I don’t want to rain on anyone’s parade, but the market is now at its third most expensive in history, save the 2000 dot-com bubble and 1929. That means that even though stocks like Home Depot Inc (NYSE:HD) are doing very well, it also means that I believe HD stock and many others are far, far too high.
How high? Well, let’s get some perspective first. HD stock is a premier company. I consider it to be a blue-chip, in that it is a company that will be around for a long time, has very consistent growth and cash flow, and survived the financial crisis with good management.
It isn’t just that Home Depot became a “category killer”, it’s the concept that it became a go-to choice for hardware. Sure, there are competitors, but the days of the neighborhood hardware store are long gone. You don’t say, “I’m off to the hardware store to pick up some widgets”. You say, “I’m off to Home Depot to pick up some widgets” (or whatever big box hardware store in nearby). The brand name itself has replaced the generic term.

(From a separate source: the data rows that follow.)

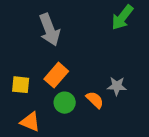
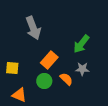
green arrow: (122, 17) -> (81, 44), moved
orange rectangle: (56, 75) -> (49, 60), moved

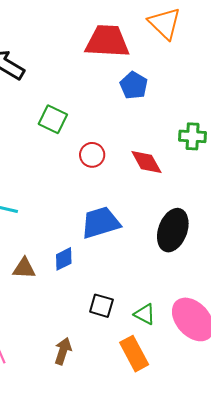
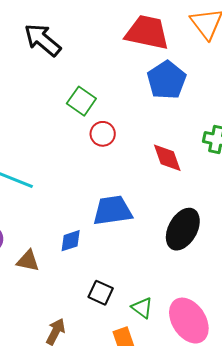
blue pentagon: (134, 85) -> (167, 80), size x1.4
red circle: (92, 155) -> (103, 134), moved
brown triangle: (24, 268) -> (28, 261), moved

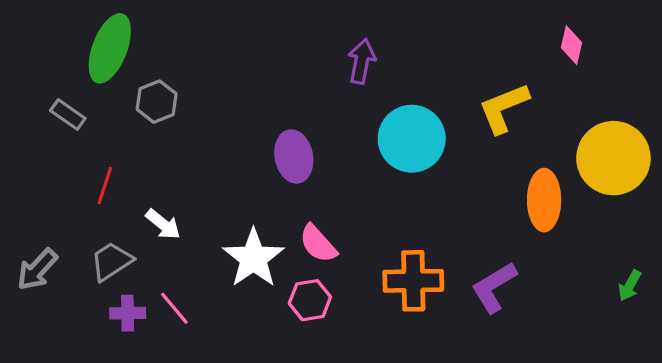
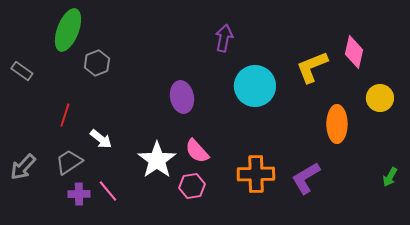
pink diamond: (571, 45) -> (354, 52), moved, size x1.4
gray rectangle: (68, 115) -> (22, 71), moved
yellow circle: (613, 158) -> (380, 98), size x0.6

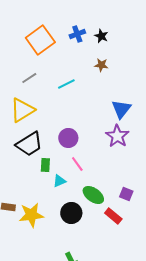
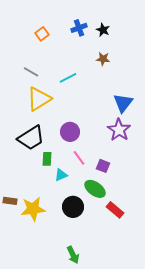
orange square: (40, 40) -> (42, 34), size x0.5
gray line: (29, 78) -> (31, 72), turned 63
yellow triangle: (22, 110) -> (39, 99), moved
purple square: (126, 194) -> (103, 166), moved

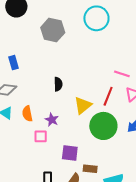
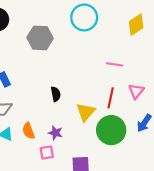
pink line: (122, 74) -> (114, 64), moved

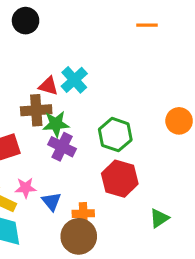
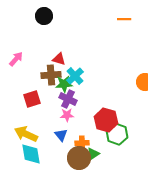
cyan cross: (74, 80) -> (75, 76), moved
green hexagon: (115, 135) -> (117, 134), moved
pink star: (26, 188) -> (67, 115), moved
green triangle: (159, 218) -> (93, 154), moved

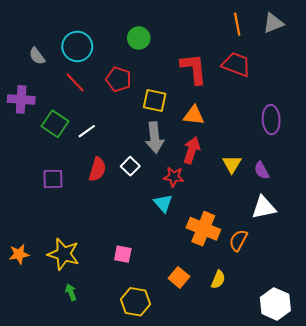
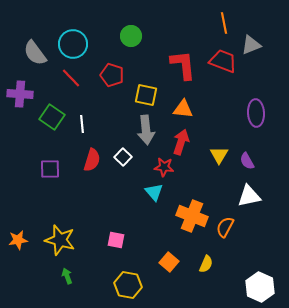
gray triangle: (273, 23) -> (251, 45), moved
gray semicircle: (37, 56) -> (35, 53), size x1.5
white line: (87, 131) -> (82, 124), turned -60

Thus, the company has all of these things going for it, which is why I believe HD stock deserves a premium.
Home Depot Stock Is Doing Well
If we take a look at the last fiscal year’s numbers, the story is encased within. When it comes to retail stocks like this, the single most important metric outside of cash flow is comparable store sales. It is the only true measure of organic growth, and Home Depot comps came in at 5.6%.
That’s a solid number. Anything above 4% is a solid number. In fact, 5.6% approaches “great”. Digging further, the number of customer transactions increased 2.9% and the average ticket increased 2.7%. Thus, more people came into HD than they did the previous year. That means Home Depot stock either stole market share from competitors, or more people had disposable income and they deliberately chose to spend it in its stores.
Even better, HD stock guided for a 4.6% comp sales increase for FY17. So the expectation is that this trend will continue.
Other great news is that net income grew 13.5%. Now, that’s important because it’s actual cash net income, not earnings-per-share, which can be juiced by buybacks. Not only that, this increase comes on the heels of a 24% increase in debt service to $936 million. So even though interest payments went up by $183 million, Home Depot stock still delivered a $948 million increase in net income.
Bottom Line on HD Stock
Add in the fact that free cash flow grew again to $8.16 billion, and that the dividend (which was raised) is only $3.4 billion, we can see that the $22 billion in debt carried means very little as far as it being any kind of drag.
So with about $8 billion in net income for the year, the problem arises when we look at valuation. At $180 billion market cap, HD stock trades at 22.5x net income.
And that, my friends, is where the problem lies.
A company growing net income at 13.5% annually is a very solid play to begin with. I even give it that brand premium, which I set at 10%. I give it another 10% premium for its consistent and strong free cash flow. So one might argue that a 16.5x valuation is reasonable.
I might even be willing to bump it to 18x or even 19x. But at 22.5x, HD stock is just way too expensive. To get it down to even 18x would mean a market cap shave of 20%, or about $30 per share. So for now, I suggest staying away, but wait for a big correction.
As of this writing, Lawrence Meyers did not hold a position in any of the aforementioned securities.